5. The method of claim 4, wherein the validated sample metadata comprises a first hash corresponding to the data sample, and wherein the determining further comprises:
identifying a second hash corresponding to the subsequent data sample; and
determining whether the first hash matches the second hash.
6. The method of claim 3, further comprising:
training the AI model utilizing the validated sample metadata.
7. The method of claim 1, wherein the enriching the data sample further comprises:
translating the sample metadata into tags; and
linking the tags to the data sample.
8. The method of claim 1, wherein the sample metadata comprises structured data in tabular form.
9. A system, comprising:
a memory; and
a processing device, that is operatively coupled to the memory, to:
generate a request to obtain information corresponding to a data sample;
produce sample metadata using an artificial intelligence (AI) model trained to analyze the data sample and generate the sample metadata; and
enrich the data sample, based on the sample metadata, to produce an enriched data sample.

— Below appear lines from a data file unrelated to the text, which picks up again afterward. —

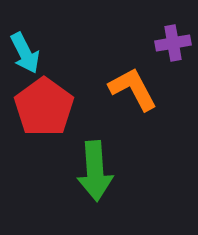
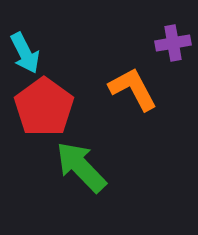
green arrow: moved 14 px left, 4 px up; rotated 140 degrees clockwise
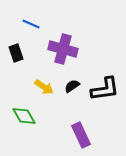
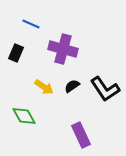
black rectangle: rotated 42 degrees clockwise
black L-shape: rotated 64 degrees clockwise
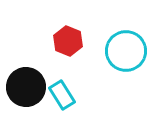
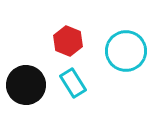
black circle: moved 2 px up
cyan rectangle: moved 11 px right, 12 px up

10. The system of claim 9, wherein the data sample corresponds to a malicious data sample detected by a cybersecurity system and the sample metadata comprises at least one of a MITRE Tactic, Technique, or Procedure.
11. The system of claim 9, wherein the processing device further to:
validate the sample metadata to produce a validated sample metadata; and
store the validated sample metadata in a storage area.

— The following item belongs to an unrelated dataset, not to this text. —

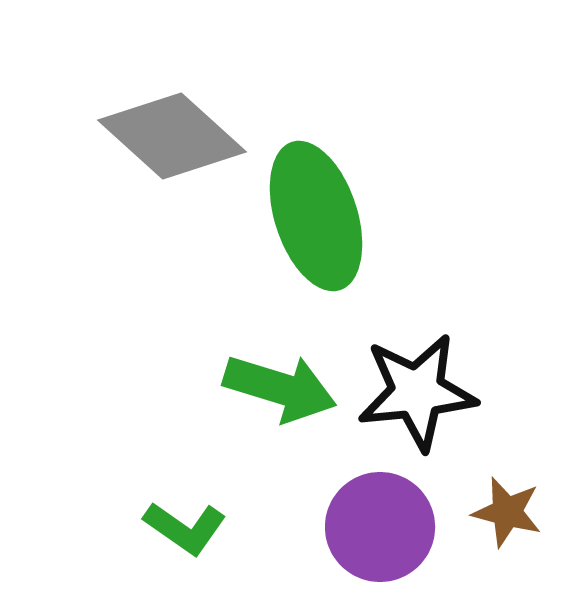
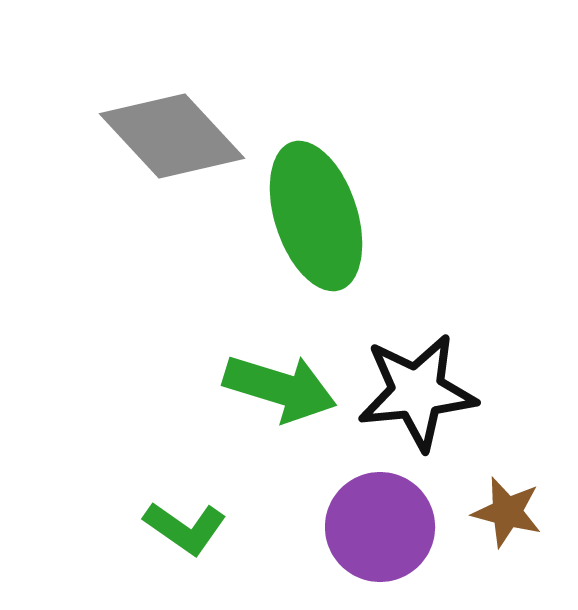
gray diamond: rotated 5 degrees clockwise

12. The system of claim 11, wherein the processing device further to:
receive an inquiry to generate a subsequent request to provide subsequent information corresponding to a subsequent data sample;
determine whether the subsequent data sample corresponds to the validated sample metadata; and
in response to the subsequent data sample corresponding to the validated sample metadata, provide the validated sample metadata as a response to the inquiry.
13. The system of claim 12, wherein the validated sample metadata comprises a first hash corresponding to the data sample, and wherein the processing device further to:
identify a second hash corresponding to the subsequent data sample; and
determine whether the first hash matches the second hash.

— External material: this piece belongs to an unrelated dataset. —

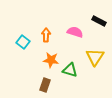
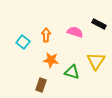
black rectangle: moved 3 px down
yellow triangle: moved 1 px right, 4 px down
green triangle: moved 2 px right, 2 px down
brown rectangle: moved 4 px left
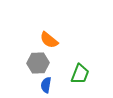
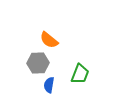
blue semicircle: moved 3 px right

14. The system of claim 11, wherein the processing device further to:
train the AI model utilizing the validated sample metadata.
15. The system of claim 9, wherein the processing device further to:
translate the sample metadata into tags; and
link the tags to the data sample.
16. The system of claim 9, wherein the sample metadata comprises structured data in tabular form.
17. A non-transitory computer readable medium, having instructions stored thereon which, when executed by a processing device, cause the processing device to:
generate a request to obtain information corresponding to a data sample;
produce, by the processing device, sample metadata using an artificial intelligence (AI) model trained to analyze the data sample and generate the sample metadata; and
enrich the data sample, based on the sample metadata, to produce an enriched data sample.
18. The non-transitory computer readable medium of claim 17, wherein the data sample corresponds to a malicious data sample detected by a cybersecurity system and the sample metadata comprises at least one of a MITRE Tactic, Technique, or Procedure.
19. The non-transitory computer readable medium of claim 17, wherein the processing device further to:
validate the sample metadata to produce a validated sample metadata; and
store the validated sample metadata in a storage area.
20. The non-transitory computer readable medium of claim 19, wherein the processing device further to:
receive an inquiry to generate a subsequent request to provide subsequent information corresponding to a subsequent data sample;
determine whether the subsequent data sample corresponds to the validated sample metadata; and
in response to the subsequent data sample corresponding to the validated sample metadata, provide the validated sample metadata as a response to the inquiry.